Saturday, October 14, 2006 @2:22 AM
decided to blog instead of turning just now. been a while since i wrote anything and in fact there are many things i want to write about. but you know been doing so many assignments that i cant look at anymore words for a while but then again. words are all we have as utter by guilderstern (i think) in stoppard's play.
my best friend in primary school got married a week ago. she's my age and i met up with some of my other good friends in primary school. and i realised how much we have changed. or rather how much i drifted away from them. for starters, i am the only cuckoo still studying. yup, everyone has a job. and i am studying and erm yeah english literature, soft option i could see in their eyes when they asked me about it.

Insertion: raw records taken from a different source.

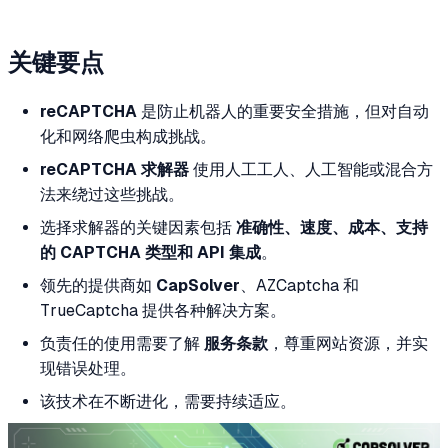
关键要点
reCAPTCHA
是防止机器人的重要安全措施，但对自动
化和网络爬虫构成挑战。
reCAPTCHA 求解器
使用人工工人、人工智能或混合方
法来绕过这些挑战。
选择求解器的关键因素包括
准确性、速度、成本、支持
的 CAPTCHA 类型和 API 集成
。
领先的提供商如
CapSolver
、AZCaptcha 和
TrueCaptcha 提供各种解决方案。
负责任的使用需要了解
服务条款
，尊重网站资源，并实
现错误处理。
该技术在不断进化，需要持续适应。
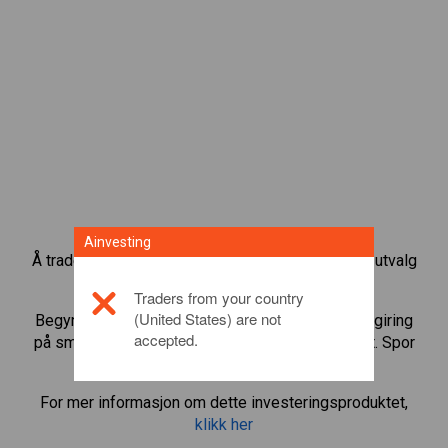
Ainvesting
Å trade CFD-er med aksjeindeks gir deg et bredt utvalg
av investeringsmuligheter.
Traders from your country
(United States) are not
Begynn å trade CFD-er i
US-TECH 100
og bruke giring
accepted.
på små margininnskudd til å øke tradingsvolumet. Spor
sektorer og økonomier.
For mer informasjon om dette investeringsproduktet,
klikk her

met adrian, by accident the other when rens wanted waffles. and we met up with him again subsequently on wednesday night. it sure brought back many wonderful memories of how i use to tutor drian at venetia at sixth ave. the many nights we were there, joking laughing trying to make economics so much easier and fun for him. and how history was his comfort subject (well hahha econs was mine)
on the way home on thurday night from the office, i passed by the pines. and i thought of sam and josh and jake and john and yes you too driel. i was flipping my diary today and realised it is going to be jake's birthday soon.
went past wine wise on wednesdy night on my way home from sixth ave, i thought of lex and how perhaps we should go and sit there and sip our wines again one day soon. we havent been to hanabi for a while and we were supposed to go for supper a long long time ago.
tuesday was marky OnO's birthday, happy birthday OnO! hahah i called you at the stroke of midnight to wish you happy birthday alright, and i was DEAD tired. =P
monday, i sent aaron a really random email. well i wished him happy ramadan.
i dont mean to be angsty, cause i am not, i am more melancholic and nostalgic than anything. perhaps it is the way i sound, but yeah i am not always that. give me a choice, i will go and hide away at a corner of the world and see if you will fine me.
miche and her random,senseless bout of anger needs to sleep. aufwidersehen.